Sunday, June 24, 2007

U.S.proposes tighter ozone standards

As the standards made in 1997 are too weak to protect people, the U.S. Environment Protection Agency (EPA) has proposed tighter standards for ozone pollution, accoreding to the agency Thursday.

 "Ozone's impacts are more significant than we previously thought," EPA administrator Stephen Johnson said during a conference call with reporters.

The environment agency proposed the new rules for ground-level ozone (damaging pollution also known as smog that is spawned by motor vehicle exhaust, power plants, gasoline vapors and chemical solvents) by suggesting an acceptable range of 70 to 75 parts per billion over any eight-hour period.

It's the agency's first new recommendation since 1997 for ground-level ozone. If finalized, the new standards would roughly triple the number of U.S. counties out of compliance with federal air pollution regulations, though business groups have said meeting the new limits could cost tens of billions of dollars.

Johnson answered the agency will formally take comments from business and industry groups that strongly believed the current standards should not be changed.

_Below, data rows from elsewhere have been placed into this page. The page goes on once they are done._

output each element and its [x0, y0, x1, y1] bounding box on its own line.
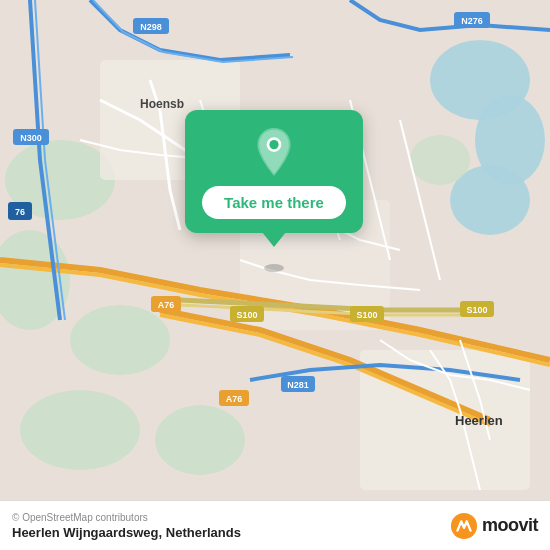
svg-point-9 — [410, 135, 470, 185]
svg-point-3 — [70, 305, 170, 375]
moovit-logo-icon — [450, 512, 478, 540]
location-pin-icon — [250, 128, 298, 176]
take-me-there-button[interactable]: Take me there — [202, 186, 346, 219]
footer: © OpenStreetMap contributors Heerlen Wij… — [0, 500, 550, 550]
svg-text:S100: S100 — [356, 310, 377, 320]
map-container: N298 N276 N300 76 A76 A76 S100 S100 S100… — [0, 0, 550, 500]
svg-text:S100: S100 — [466, 305, 487, 315]
location-label: Heerlen Wijngaardsweg, Netherlands — [12, 525, 241, 540]
svg-text:Heerlen: Heerlen — [455, 413, 503, 428]
svg-point-5 — [155, 405, 245, 475]
copyright-text: © OpenStreetMap contributors — [12, 512, 241, 523]
svg-text:A76: A76 — [226, 394, 243, 404]
svg-text:N281: N281 — [287, 380, 309, 390]
svg-point-37 — [269, 140, 278, 149]
svg-text:Hoensb: Hoensb — [140, 97, 184, 111]
svg-point-4 — [20, 390, 140, 470]
svg-text:S100: S100 — [236, 310, 257, 320]
footer-info: © OpenStreetMap contributors Heerlen Wij… — [12, 512, 241, 540]
svg-text:76: 76 — [15, 207, 25, 217]
moovit-logo: moovit — [450, 512, 538, 540]
svg-text:N298: N298 — [140, 22, 162, 32]
popup-card: Take me there — [185, 110, 363, 233]
svg-text:N300: N300 — [20, 133, 42, 143]
svg-text:N276: N276 — [461, 16, 483, 26]
svg-point-35 — [264, 264, 284, 272]
moovit-brand-text: moovit — [482, 515, 538, 536]
svg-text:A76: A76 — [158, 300, 175, 310]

However, the Union of Concerned Scientists said the new standards fall short of the standards recommended by the EPA's own scientific experts and should be lowered even farther, while the National Association of Manufacturers called for maintaining the current rules.

The union said the proposed standards could allow the agency to avoid tightening the rules altogether, despite unanimous agreement from its own scientists and science advisers that the current standards are not safe.